Pendapat yang lebih tepat adalah pendapat pertama, tidak dibatasi hanya pada
dalil.
Perlu diketahui bahwa Nabi shallallahu ‘alaihi wa sallam
mewajibkan zakat fithri dengan satu sho’ kurma atau gandum karena ini adalah
makanan pokok penduduk Madinah. Seandainya itu bukan makanan pokok mereka
tetapi mereka mengkonsumsi makanan pokok lainnya, tentu beliau shallallahu
‘alaihi wa sallam tidak akan membebani mereka mengeluarkan zakat fithri yang
bukan makanan yang biasa mereka makan. Sebagaimana juga dalam membayar kafaroh
diperintahkan seperti ini. Allah Ta’ala berfirman,
“Maka kafaroh
(melanggar) sumpah itu ialah memberi makan sepuluh orang miskin, yaitu dari
makanan yang biasa kamu berikan kepada keluargamu.” (QS. Al Maidah: 89). Zakat
fithri pun merupakan bagian dari kafaroh karena di antara tujuan zakat ini
adalah untuk menutup kesalahan karena berkata kotor dan sia-sia.
Ukuran Zakat Fithri
Para ulama sepakat bahwa kadar wajib zakat fithri adalah
satu sho’ dari semua bentuk zakat fithri kecuali untuk qomh (gandum) dan zabib
(kismis) sebagian ulama membolehkan dengan setengah sho’. Dalil dari hal ini
adalah hadits Ibnu ‘Umar yang telah disebutkan bahwa zakat fithri itu seukuran
satu sho’ kurma atau gandum. Dalil lainnya adalah dari Abu Sa’id Al Khudri
radhiyallahu ‘anhu, ia mengatakan,
“Dahulu di zaman Nabi shallallahu ‘alaihi wa sallam kami
menunaikan zakat fithri berupa 1 sho’ bahan makanan, 1 sho’ kurma, 1 sho’
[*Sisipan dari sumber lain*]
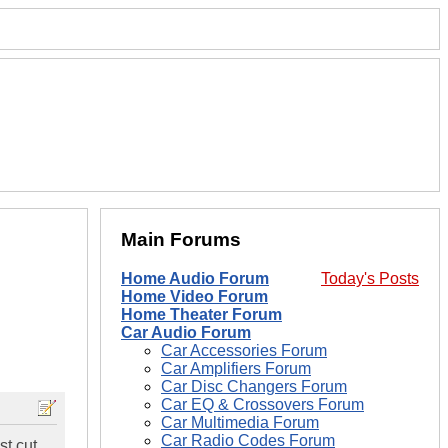
Main Forums
Home Audio Forum
Today's Posts
Home Video Forum
Home Theater Forum
Car Audio Forum
Car Accessories Forum
Car Amplifiers Forum
Car Disc Changers Forum
Car EQ & Crossovers Forum
Car Multimedia Forum
Car Radio Codes Forum
st cut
gandum atau 1 sho’ kismis.”[18] Dalam riwayat lain disebutkan,
“Atau 1 sho’ keju.”[19]
Satu sho’ adalah ukuran takaran yang ada di masa Nabi
shallallahu ‘alaihi wa sallam. Para ulama berselisih pendapat bagaimanakah
ukuran takaran ini. Lalu mereka berselisih pendapat lagi bagaimanakah ukuran
timbangannya. Satu sho’ dari semua jenis ini adalah seukuran empat cakupan penuh
telapak tangan yang sedang. Ukuran satu sho’ jika diperkirakan dengan ukuran timbangan
adalah sekitar 3 kg. Ulama lainnya mengatakan bahwa satu sho’ kira-kira 2,157
kg. Artinya jika zakat fithri dikeluarkan 2,5 kg, sudah dianggap sah. Wallahu
a’lam.
Bolehkah Mengeluarkan Zakat Fithri dengan Uang?
Ulama Malikiyah, Syafi’iyah dan Hanabilah berpendapat bahwa
tidak boleh menyalurkan zakat fithri dengan uang yang senilai dengan zakat.
Karena tidak ada satu pun dalil yang menyatakan dibolehkannya hal ini.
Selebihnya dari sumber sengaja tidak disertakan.